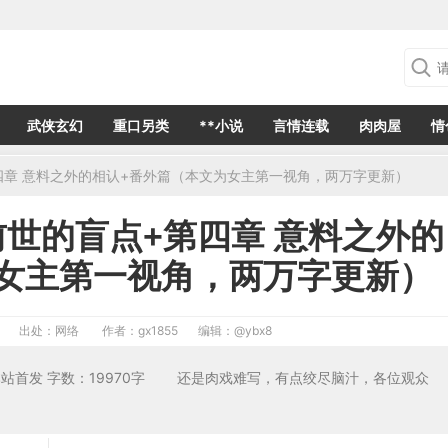
武侠玄幻
重口另类
**小说
言情连载
肉肉屋
情
第四章 意料之外的相认+番外篇（本文为女主第一视角，两万字更新）
前世的盲点+第四章 意料之外的
女主第一视角，两万字更新）
出处：网络
作者：gx1855
编辑：
@ybx8
会所 本站首发 字数：19970字 还是肉戏难写，有点绞尽脑汁，各位观众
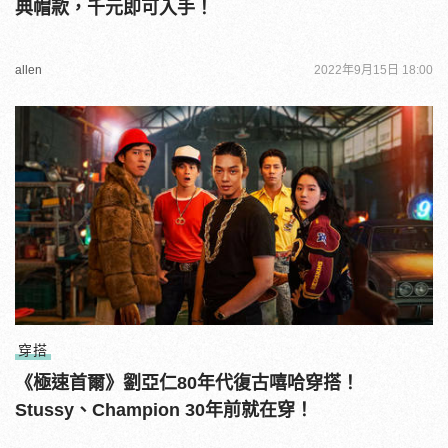
典帽款，千元即可入手！
allen
2022年9月15日 18:00
穿搭
《極速首爾》劉亞仁80年代復古嘻哈穿搭！
Stussy、Champion 30年前就在穿！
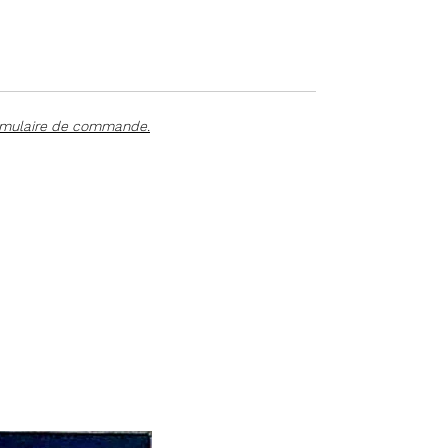
dibond de la plus haute qualité est dotée
d'une protection spéciale anti-UV,
garantissant ainsi sa longévité. Chaque
œuvre est signée à la main par l'artiste et
accompagnée d'un certificat
d'authenticité.
rmulaire de commande.
Profitez de tarifs dégressifs à partir de 3
œuvres de la série "Les Sirènes" : veuillez
remplir le formulaire en bas de page pour
en bénéficier.
DÉCOUVRIR L'ARTISTE ET SES ŒUVRES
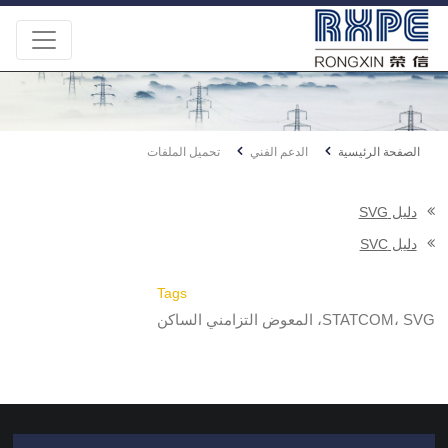
الصفحة الرئيسية
الدعم الفني
تحميل الملفات
دليل SVG
دليل SVC
Tags
STATCOM، SVG، المعوض التزامني الساكن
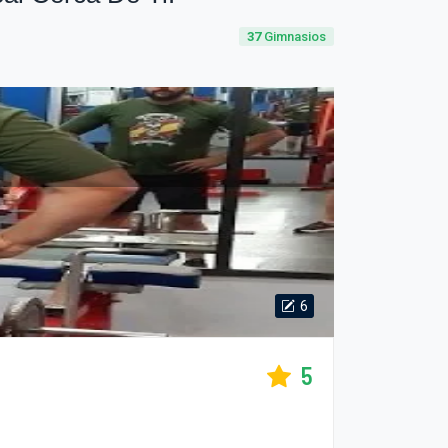
37
Gimnasios
6
5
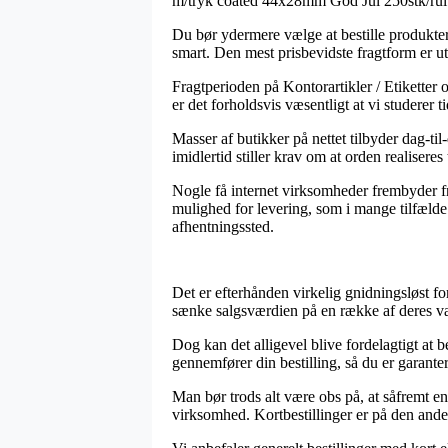
m/tryk coated 44x28mm God Jul 250stk/rul
Du bør ydermere vælge at bestille produkterne
smart. Den mest prisbevidste fragtform er u
Fragtperioden på Kontorartikler / Etiketter o
er det forholdsvis væsentligt at vi studerer 
Masser af butikker på nettet tilbyder dag-t
imidlertid stiller krav om at orden realiseres
Nogle få internet virksomheder frembyder fr
mulighed for levering, som i mange tilfælde 
afhentningssted.
Det er efterhånden virkelig gnidningsløst for 
sænke salgsværdien på en række af deres vare
Dog kan det alligevel blive fordelagtigt at 
gennemfører din bestilling, så du er garantere
Man bør trods alt være obs på, at såfremt en
virksomhed. Kortbestillinger er på den anden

= = = = =

> _Task details_
Of the lines above, show those in which "两万字更新" appears.

> _Finished task_
第四章 意料之外的相认+番外篇（本文为女主第一视角，两万字更新）
女主第一视角，两万字更新）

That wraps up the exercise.